(Beginning of Available records)
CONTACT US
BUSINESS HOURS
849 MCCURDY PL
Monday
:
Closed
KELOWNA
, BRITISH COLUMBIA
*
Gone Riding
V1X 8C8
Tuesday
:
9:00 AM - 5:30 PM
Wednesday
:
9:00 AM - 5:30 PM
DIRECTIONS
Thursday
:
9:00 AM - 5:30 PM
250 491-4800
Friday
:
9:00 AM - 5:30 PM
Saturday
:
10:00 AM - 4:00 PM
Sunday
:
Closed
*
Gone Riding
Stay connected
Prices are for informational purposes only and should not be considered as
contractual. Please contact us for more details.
(End of Available records)
## Problem details:
Write out the material exactly as given.

## The completed task:
CONTACT US
BUSINESS HOURS
849 MCCURDY PL
Monday
:
Closed
KELOWNA
, BRITISH COLUMBIA
*
Gone Riding
V1X 8C8
Tuesday
:
9:00 AM - 5:30 PM
Wednesday
:
9:00 AM - 5:30 PM
DIRECTIONS
Thursday
:
9:00 AM - 5:30 PM
250 491-4800
Friday
:
9:00 AM - 5:30 PM
Saturday
:
10:00 AM - 4:00 PM
Sunday
:
Closed
*
Gone Riding
Stay connected
Prices are for informational purposes only and should not be considered as
contractual. Please contact us for more details.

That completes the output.